Starting at the line that contains "permettre à ce journal d'exister", repeat each line exactly through the last line of the listing, and repeat nothing else.

#### [Record set]
========
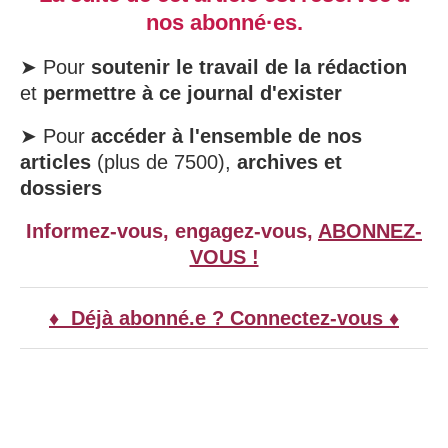
nos abonné·es.
➤ Pour
soutenir le travail de la rédaction
et
permettre à ce journal d'exister
➤ Pour
accéder à l'ensemble de nos
articles
(plus de 7500),
archives et
dossiers
Informez-vous, engagez-vous,
ABONNEZ-
VOUS !
♦ Déjà abonné.e ? Connectez-vous ♦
========
#### [Output]
permettre à ce journal d'exister
➤ Pour
accéder à l'ensemble de nos
articles
(plus de 7500),
archives et
dossiers
Informez-vous, engagez-vous,
ABONNEZ-
VOUS !
♦ Déjà abonné.e ? Connectez-vous ♦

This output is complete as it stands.